Como você analisa as experiências de Reforma Agrária durante o governo Lula?
Temos convicção que avançamos, mas não com a intensidade e com a qualidade que queríamos. Um aspecto positivo que diferencia o governo Lula é no tocante ao reconhecimento dos movimentos sociais enquanto interlocutores dos trabalhadores rurais organizados.
A questão da terra foi vista como um problema social que deve ser resolvido, não como caso de polícia. Pelo menos no âmbito do Poder Executivo, não se criminalizou os movimentos sociais. Essa compreensão que tem clareza do papel do movimento social é importante ponto de partida para chegarmos a bom termo e soluções efetivas.
Na área jurídica, pode se dizer que avançamos em alguns aspectos que reputo importantes, como a questão da função social da propriedade. Desde o lançamento do 2º Plano Nacional de Reforma Agrária passamos a resgatar o conceito constitucional de função social da propriedade.
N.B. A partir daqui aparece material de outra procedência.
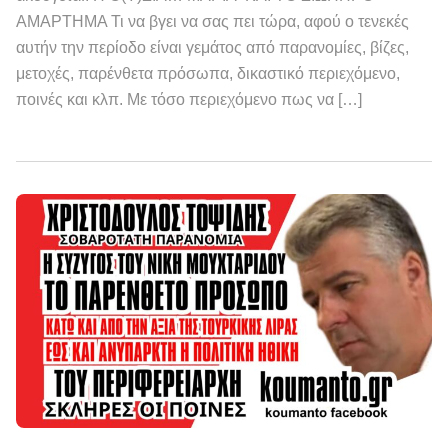
ΑΜΑΡΤΗΜΑ Τι να βγει να σας πει τώρα, αφού ο τενεκές
αυτήν την περίοδο είναι γεμάτος από παρανομίες, βίζες,
μετοχές, παρένθετα πρόσωπα, δικαστικό περιεχόμενο,
ποινές και κλπ. Με τόσο περιεχόμενο πως να […]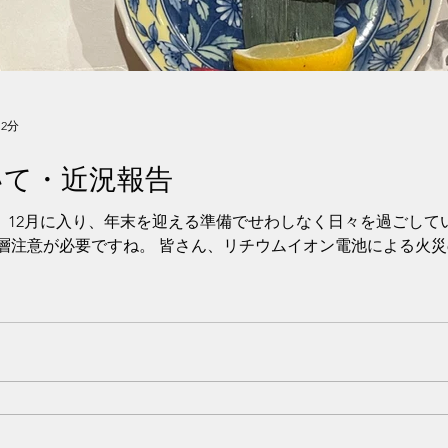
 2分
いて・近況報告
。 12月に入り、年末を迎える準備でせわしなく日々を過ごして
層注意が必要ですね。 皆さん、リチウムイオン電池による火災の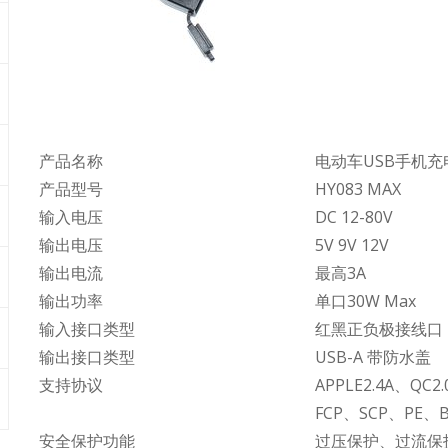
产品名称
电动车USB手机充
产品型号
HY083 MAX
输入电压
DC 12-80V
输出电压
5V 9V 12V
输出电流
最高3A
输出功率
单口30W Max
输入接口类型
红黑正负极接线口
输出接口类型
USB-A 带防水盖
支持协议
APPLE2.4A、QC2
FCP、SCP、PE、B
安全保护功能
过压保护、过流保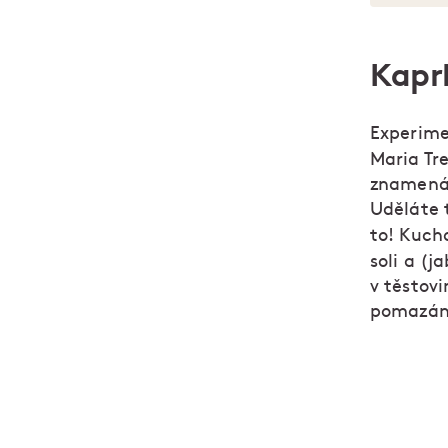
Kaprl
Experime
Maria Tr
znamená 
Uděláte 
to! Kucha
soli a (
v těstovi
pomazán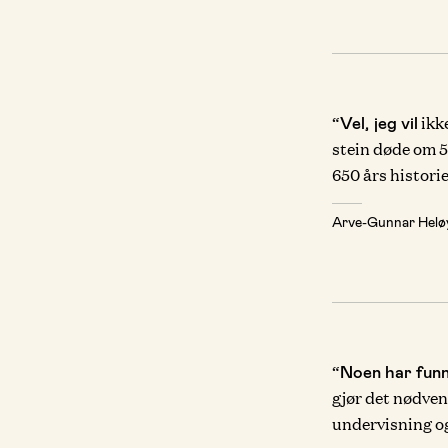
“
ikke
Vel, jeg vil
stein døde om 5
650 års historie
Arve-Gunnar Hel
“
Noen har fun
gjør det nødvend
undervisning og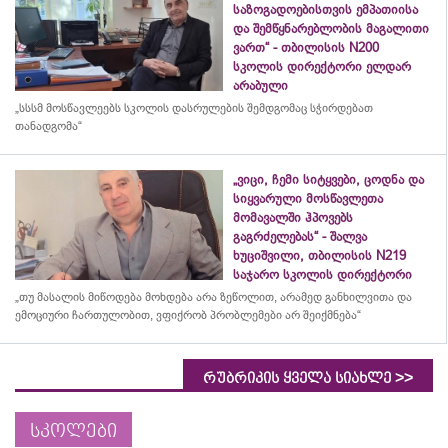
საზოგადოებისთვის ემპათიისა
და შემწყნარებლობის მაგალითი
ვართ“ - თბილისის N200
სკოლის დირექტორი ელდარ
არაბული
„სსსმ მოსწავლეებს სკოლის დასრულების შემდგომაც სჭირდებათ
თანადგომა“
„ვიცი, ჩემი სიტყვები, ცოდნა და
სიყვარული მოსწავლეთა
მომავალში ჰპოვებს
გაგრძელებას“ - შალვა
ხუციშვილი, თბილისის N219
საჯარო სკოლის დირექტორი
„თუ მასალის მიწოდება მოხდება არა ზეწოლით, არამედ განხილვითა და
ემოციური ჩართულობით, ვფიქრობ პრობლემები არ შეიქმნება“
>>
რუბრიკის ყველა სიახლე
სკოლები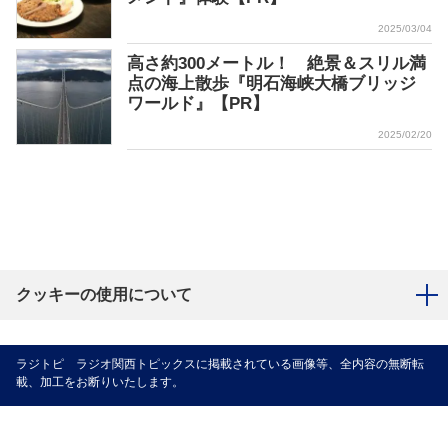
2025/03/04
高さ約300メートル！ 絶景＆スリル満
点の海上散歩『明石海峡大橋ブリッジ
ワールド』【PR】
2025/02/20
クッキーの使用について
ラジトピ ラジオ関西トピックスに掲載されている画像等、全内容の無断転
載、加工をお断りいたします。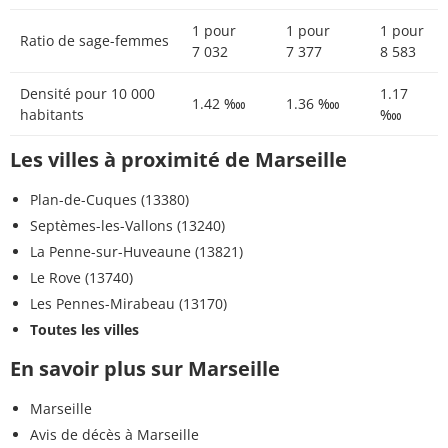
1 pour
1 pour
1 pour
Ratio de sage-femmes
7 032
7 377
8 583
Densité pour 10 000
1.17
1.42 ‱
1.36 ‱
habitants
‱
Les villes à proximité de Marseille
Plan-de-Cuques (13380)
Septèmes-les-Vallons (13240)
La Penne-sur-Huveaune (13821)
Le Rove (13740)
Les Pennes-Mirabeau (13170)
Toutes les villes
En savoir plus sur Marseille
Marseille
Avis de décès à Marseille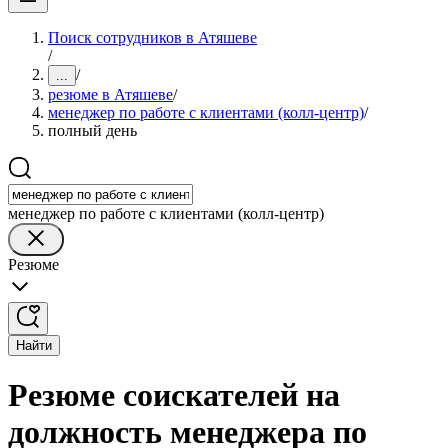
Поиск сотрудников в Атяшеве
/
/
...
резюме в Атяшеве
/
менеджер по работе с клиентами (колл-центр)
/
полный день
менеджер по работе с клиентами (колл-центр)
Резюме
Найти
Резюме соискателей на
должность менеджера по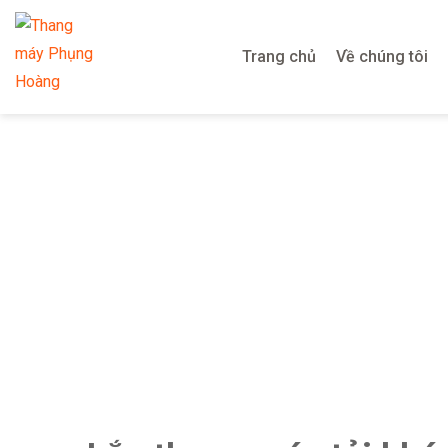
Trang chủ
Về chúng tôi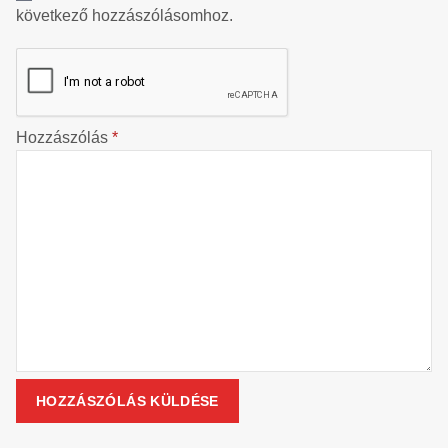
következő hozzászólásomhoz.
Hozzászólás
*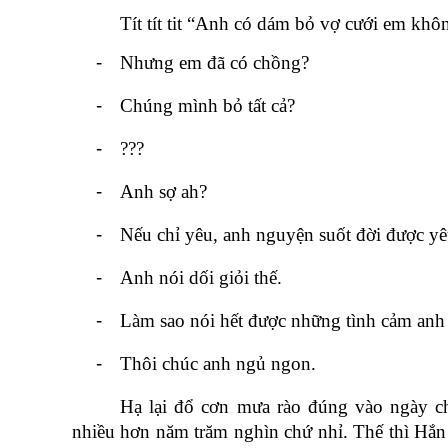
Tít tít tit “Anh có dám bỏ vợ cưới em khô
-
Nhưng em đã có chồng?
-
Chúng mình bỏ tất cả?
-
???
-
Anh sợ ah?
-
Nếu chỉ yêu, anh nguyện suốt đời được y
-
Anh nói dối giỏi thế.
-
Làm sao nói hết được những tình cảm anh
-
Thôi chúc anh ngủ ngon.
Hạ lại đổ cơn mưa rào đúng vào ngày ch
nhiều hơn năm trăm nghìn chứ nhỉ. Thế thì Hắn p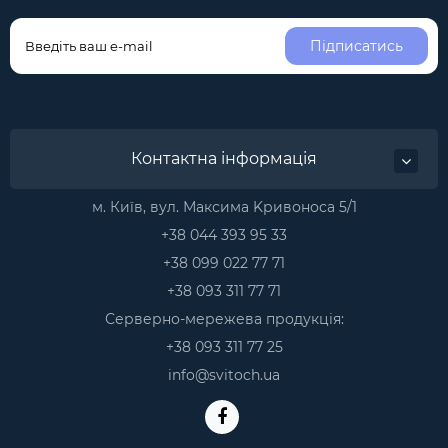
Підписатись
Контактна інформація
м. Київ, вул. Максима Kривоноса 5/1
+38 044 393 95 33
+38 099 022 77 71
+38 093 311 77 71
Серверно-мережева продукція:
+38 093 311 77 25
info@svitoch.ua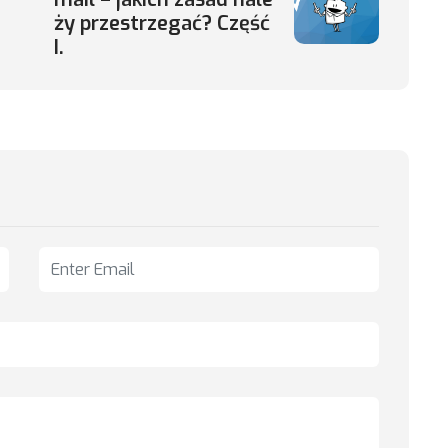
ży przestrzegać? Część
I.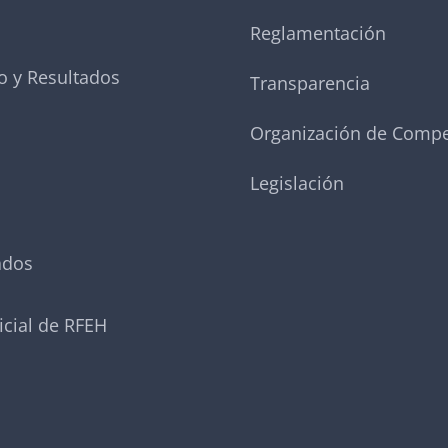
Reglamentación
o y Resultados
Transparencia
Organización de Compe
Legislación
ados
icial de RFEH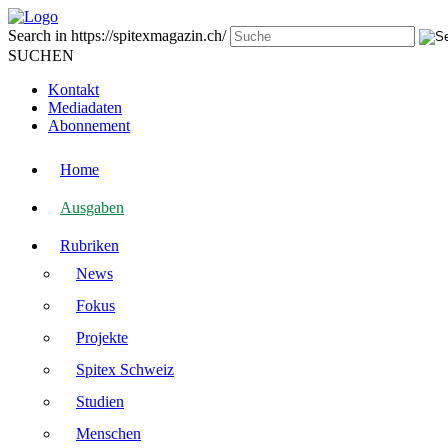
Search in https://spitexmagazin.ch/
SUCHEN
Kontakt
Mediadaten
Abonnement
Home
Ausgaben
Rubriken
News
Fokus
Projekte
Spitex Schweiz
Studien
Menschen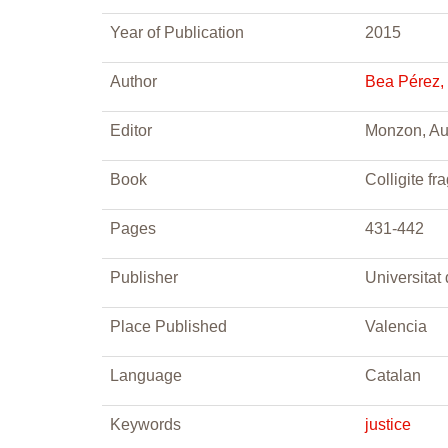
Year of Publication
2015
Author
Bea Pérez, 
Editor
Monzon, Aug
Book
Colligite f
Pages
431-442
Publisher
Universitat
Place Published
Valencia
Language
Catalan
Keywords
justice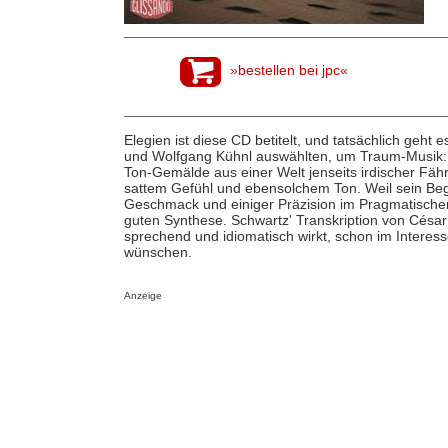
»bestellen bei jpc«
Elegien ist diese CD betitelt, und tatsächlich geht e
und Wolfgang Kühnl auswählten, um Traum-Musik: w
Ton-Gemälde aus einer Welt jenseits irdischer Fähr
sattem Gefühl und ebensolchem Ton. Weil sein Beg
Geschmack und einiger Präzision im Pragmatischen
guten Synthese. Schwartz' Transkription von César F
sprechend und idiomatisch wirkt, schon im Interess
wünschen.
Anzeige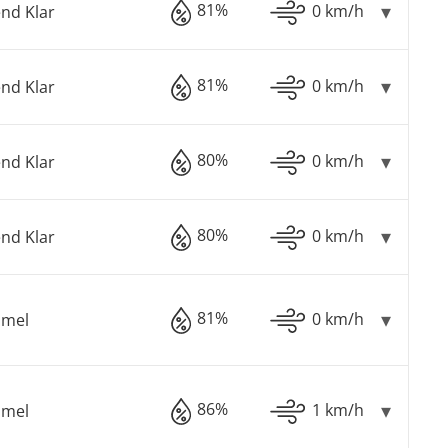
81%
0 km/h
nd Klar
81%
0 km/h
nd Klar
80%
0 km/h
nd Klar
80%
0 km/h
nd Klar
81%
0 km/h
mmel
86%
1 km/h
mmel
Passamos a defender a necessidade de dar efetividade ao art. 186 da Constituição em toda a sua plenitude.
Assim, o alvo da Reforma Agrária passou a ser não só o imóvel improdutivo, mas também aquele que seu proprietário descumpre as leis trabalhistas, ambientais e de bem-estar.
O Incra vem sendo orientado para proceder a fiscalização de todos estes aspectos. Até então, a função social era reduzida apenas ao aspecto econômico, de forma que o imóvel considerado produtivo ficava imune à desapropriação-sanção mesmo que a exploração do imóvel se desse em afronta as leis ambientais ou até mesmo com trabalho escravo. Uma interpretação, obviamente, absurda.
Quais suas perspectivas para o próximo período?
Acredito que, com as experiências acumuladas, é possível aperfeiçoar os instrumentos para avançar mais na democratização do acesso à terra e na efetiva realização da Reforma Agrária.
No próximo período, uma área que deve merecer especial e destacada atenção é a que trata do desenvolvimento dos assentamentos.
A questão do desenvolvimento deve ser um dos principais pilares da política de Reforma Agrária. É preciso organizar a produção e articular as cadeias produtivas de forma a gerar renda para as famílias assentadas.
Para isso, uma efetiva Assistência Técnica gratuita e integral é fundamental. A nova Lei da ATER (Lei nº 12.188/10) representa um importante passo nesse sentido. Da mesma forma, o fornecimento de produtos pelos assentados para a merenda escolar representa um avanço significativo e importante (Lei nº 11.947/09).
Enfim, penso que a realização da Reforma Agrária depende de vontade política e uma efetiva atuação dos três poderes da República. Por outro lado, é fundamental a existência dos movimentos sociais organizados reivindicando a efetivação da Constituição da República.